IS428 - Assignment 5

1.Overview

This interactive visualization is aimed to explore patterns in the Netflix dataset, which is available on Kaggle. (https://www.kaggle.com/shivamb/netflix-shows) This dataset consists of TV shows and Movies available on Netflix as of January 2021, collected from Flixable which is a third-party Netflix search engine.

1.1 Design Challenges

The first design challenge is to have an overview of the distribution of produced Netflix Movies and TV Shows and in the different countries. To do so, a choropleth map is used to show the number of Movies/ TV Shows produced in each country. A Bar chart showing the top 10 countries which produced the most Movies/ TV Shows is also included.
To find out if there are any obvious differences in the duration of Movies/ TV Shows in the different countries. A box plot is selected as it summarises the spread and variation of the Netflix contents in each country. The box plot also shows if there are any outliers or skewness and allows for easy comparisons between countries.
To determine the top 20 genres for both Movies and TV Shows. A Bar Chart is used for this.
The last design challenge is to find the top 10 directors and actors for both Netflix Movies and TV Shows, which is shown in a datatable.

2. Proposed Design Sketch

3. Data Viz Step-By-Step

3.1 Install and Load R packages

Let us start be installing the required packages and libraries.

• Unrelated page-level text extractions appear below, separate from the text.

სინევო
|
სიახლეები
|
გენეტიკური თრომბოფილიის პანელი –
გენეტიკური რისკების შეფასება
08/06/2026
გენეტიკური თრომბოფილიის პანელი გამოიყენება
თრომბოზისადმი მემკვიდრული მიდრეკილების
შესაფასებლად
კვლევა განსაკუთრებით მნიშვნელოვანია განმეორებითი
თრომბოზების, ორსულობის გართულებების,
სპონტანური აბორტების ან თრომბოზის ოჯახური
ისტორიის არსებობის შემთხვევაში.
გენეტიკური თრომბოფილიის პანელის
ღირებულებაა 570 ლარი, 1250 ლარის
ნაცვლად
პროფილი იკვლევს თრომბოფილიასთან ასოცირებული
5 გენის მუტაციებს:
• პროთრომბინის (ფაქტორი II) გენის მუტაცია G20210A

knitr::opts_chunk$set(echo = TRUE)

packages = c( 'dplyr', 'tidyverse', "RColorBrewer", "maps", "viridis", "plotly", 'gridExtra')

for(p in packages){
  if(!require(p, character.only = T)){
    install.packages(p)
  }
  library(p, character.only = T)
}

3.2 Dataset Overview

Next, load the dataset. There are 7787 rows in the netflix dataset. 2410 are listed as TV shows while the rest (5377), are listed as Movies. In the dataset, there are a total of 12 columns.

Column Names	Description
show_id	Unique ID for every Movie / TV Show
type	Identifier - A Movie or TV Show
title	Title of the Movie / TV Show
director	Director of the Movie
cast	Actors involved in the movie / TV show
country	Country where the movie / TV show was produced
date_added	Date it was added on Netflix
release_year	Actual Release year of the Movie / TV show
rating	TV Rating of the Movie / TV Show
duration	Total Duration - in minutes or number of seasons
listed_in	Genres of the Movie / TV Show
description	A brief summary of the Movie / TV Show

netflix_data <- read_csv("data/netflix_titles.csv") 


tv_data <- netflix_data %>% filter(type=="TV Show")
movies_data <- netflix_data %>% filter(type=="Movie")

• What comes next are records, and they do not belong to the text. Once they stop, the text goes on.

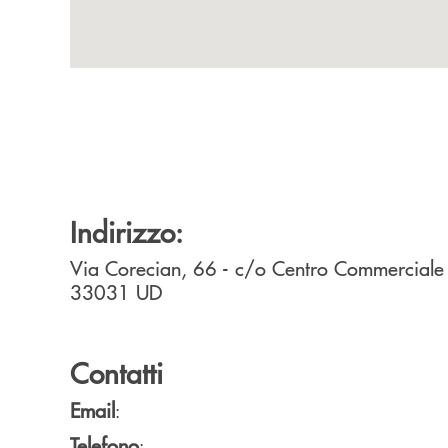
Indirizzo:
Via Corecian, 66 - c/o Centro Commercial
33031
UD
Contatti
Email
:
Telefono
:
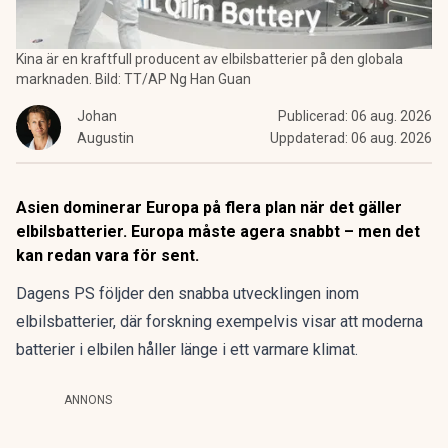
Kina är en kraftfull producent av elbilsbatterier på den globala
marknaden. Bild: TT/AP Ng Han Guan
Johan
Publicerad:
06 aug. 2026
Augustin
Uppdaterad:
06 aug. 2026
Asien dominerar Europa på flera plan när det gäller
elbilsbatterier. Europa måste agera snabbt – men det
kan redan vara för sent.
Dagens PS följder den snabba utvecklingen inom
elbilsbatterier, där forskning exempelvis visar att
moderna
batterier i elbilen håller länge i ett varmare klimat.
ANNONS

world_map <- map_data("world")

dim(netflix_data)[1]
dim(netflix_data)[2]
nrow(tv_data)
nrow(movies_data)

3.3 Line Chart to show the amount of content added to the platform over the years.

Manipulated the date_added format to YYYY-MM-DD.

netflix_data$date_added <- as.Date(netflix_data$date_added, format = "%B %d, %Y")

df_by_date <- netflix_data %>% group_by(date_added,type) %>% summarise(added_today = n()) %>% 
            ungroup() %>% group_by(type) %>% mutate(total_number_of_content = cumsum(added_today))

netflix_line <- plot_ly(df_by_date, x = ~date_added, y = ~total_number_of_content, color = ~type, type = 'scatter', mode = 'lines', colors=c("#DA705F",  "#999999")) 
netflix_line <- netflix_line %>% layout(yaxis = list(title = 'Count'), xaxis = list(title = 'Date'), title="Amount Of Content Over Time")

netflix_line

From the line chart, we can see that since 2016, there is an exponential growth in the number of content added to the Netflix platform. Also, more movies are added to the platform as compared to TV Shows.

3.4 TV Shows

3.4.1 TV Shows - Choropleth Map showing the distribution in each country, Bar Chart showing the Top 10 countries with the highest amount of TV Shows produced.

Realised that there are rows with more than 1 countries.
Hence, I had to split the string by the delimeter “,”. Next, populate the dataframe with count.
Plotly uses ISO Codes to generate the World Map hence, to plot the world map, i took the ISO Code from a csv file from Plotly documentation to merge it with the current dataframe.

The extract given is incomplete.